==== SOURCE RECORDS ====

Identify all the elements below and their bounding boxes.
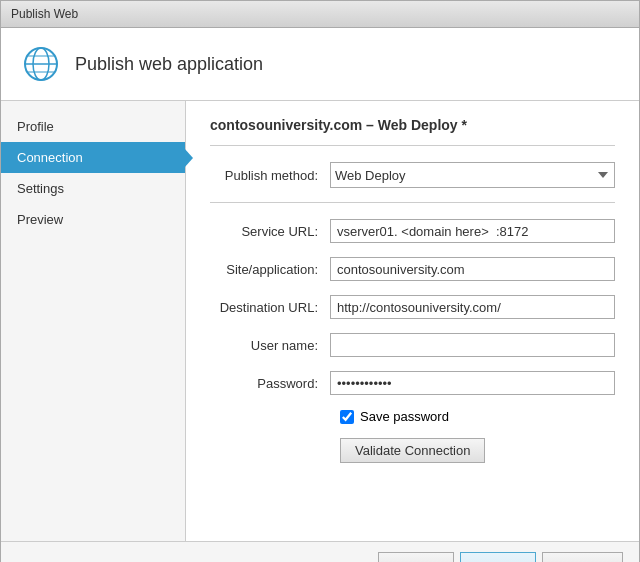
password-row: Password: <box>210 371 615 395</box>
service-url-row: Service URL: <box>210 219 615 243</box>
save-password-row: Save password <box>340 409 615 424</box>
service-url-input[interactable] <box>330 219 615 243</box>
sidebar-item-preview[interactable]: Preview <box>1 204 185 235</box>
publish-method-select[interactable]: Web Deploy <box>330 162 615 188</box>
separator2 <box>210 202 615 203</box>
main-panel: contosouniversity.com – Web Deploy * Pub… <box>186 101 639 541</box>
password-label: Password: <box>210 376 330 391</box>
title-bar: Publish Web <box>1 1 639 28</box>
validate-connection-button[interactable]: Validate Connection <box>340 438 485 463</box>
publish-button[interactable]: Publish <box>542 552 623 562</box>
separator <box>210 145 615 146</box>
user-name-row: User name: <box>210 333 615 357</box>
globe-icon-container <box>21 44 61 84</box>
window-title: Publish Web <box>11 7 78 21</box>
sidebar: Profile Connection Settings Preview <box>1 101 186 541</box>
site-application-row: Site/application: <box>210 257 615 281</box>
sidebar-item-profile[interactable]: Profile <box>1 111 185 142</box>
header-area: Publish web application <box>1 28 639 101</box>
content-area: Profile Connection Settings Preview cont… <box>1 101 639 541</box>
site-application-input[interactable] <box>330 257 615 281</box>
destination-url-label: Destination URL: <box>210 300 330 315</box>
site-application-label: Site/application: <box>210 262 330 277</box>
password-input[interactable] <box>330 371 615 395</box>
globe-icon <box>23 46 59 82</box>
panel-title: contosouniversity.com – Web Deploy * <box>210 117 615 133</box>
validate-connection-container: Validate Connection <box>210 438 615 463</box>
publish-web-dialog: Publish Web Publish web application Prof… <box>0 0 640 562</box>
user-name-input[interactable] <box>330 333 615 357</box>
next-button[interactable]: Next > <box>460 552 536 562</box>
bottom-bar: < Prev Next > Publish <box>1 541 639 562</box>
destination-url-row: Destination URL: <box>210 295 615 319</box>
user-name-label: User name: <box>210 338 330 353</box>
header-title: Publish web application <box>75 54 263 75</box>
save-password-label[interactable]: Save password <box>360 409 449 424</box>
prev-button[interactable]: < Prev <box>378 552 454 562</box>
service-url-label: Service URL: <box>210 224 330 239</box>
sidebar-item-settings[interactable]: Settings <box>1 173 185 204</box>
sidebar-item-connection[interactable]: Connection <box>1 142 185 173</box>
save-password-checkbox[interactable] <box>340 410 354 424</box>
publish-method-row: Publish method: Web Deploy <box>210 162 615 188</box>
publish-method-label: Publish method: <box>210 168 330 183</box>
destination-url-input[interactable] <box>330 295 615 319</box>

====

Wherever the word "title" appears in a line of the data, copy that line.

title-bar: Publish Web <box>1 1 639 28</box>
window-title: Publish Web <box>11 7 78 21</box>
panel-title: contosouniversity.com – Web Deploy * <box>210 117 615 133</box>
header-title: Publish web application <box>75 54 263 75</box>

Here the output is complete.